Models other than NFP have produced positive findings in well-conducted clinical randomized trials and carefully crafted and rigorous quasi-experimental designs. A comprehensive and objective analysis of evaluative data conducted by Mathematica Policy Research Inc. determined that the nine home visiting models approved under the MIEHCV program all represent prudent investments for achieving the goals outlined in the MIECHV legislation. Although they have different logic models, staffing structures, and program content, each has achieved success in altering parental capacity and strengthening child well-being in important and meaningful ways, including reducing maltreatment and injury. These models include Healthy Families America, Parents As Teachers, Early Head Start, Home Improvement Program for Preschool Children (HIPPY), Family Check-Up, Healthy Steps, Child First, and the Early Intervention Progam. A summary of the research base supporting these and other models is available at homvee.acf.hhs.gov. As community planners seek to build and better coordinate their supports for newborns and their families, they would be wise to consider the relative merits of diverse approaches as opposed to adopting a single choice.

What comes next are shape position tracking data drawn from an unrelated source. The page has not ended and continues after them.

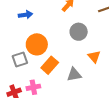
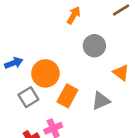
blue arrow: (25, 15) -> (14, 63), moved

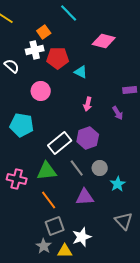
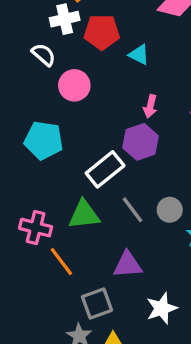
white semicircle: (12, 66) -> (44, 55), moved
purple hexagon: (88, 138) -> (141, 142), moved
purple triangle: (85, 197) -> (128, 265), moved
orange line: (49, 200) -> (61, 261), moved
white star: (82, 237) -> (162, 308), moved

To NFP's credit, its management team has been exemplary in their commitment to continuously assessing their replication process, highlighting areas of poor performance, and then embarking on ways to improve their practice. This commitment to continuous quality improvement may be the most important criterion to use when determining where investments might be best placed. At the end of the day, there is no single, optimal best choice for a home visitor's profession, a program's content, or its service delivery method. Different populations and different communities will respond to different service approaches. The best bet we have for strengthening collective impacts is to have a range of high-quality, effective programs that continually strive to do better.

Building this type of multifaceted service network is hampered by promoting one model or one approach. Promoting one program model over others that also have viable claims of efficacy directs investments from the many to the one. Families want choice in how they secure their health care and, increasingly, in how they educate their children. The same principle needs to rule in how we reach out to and support new parents.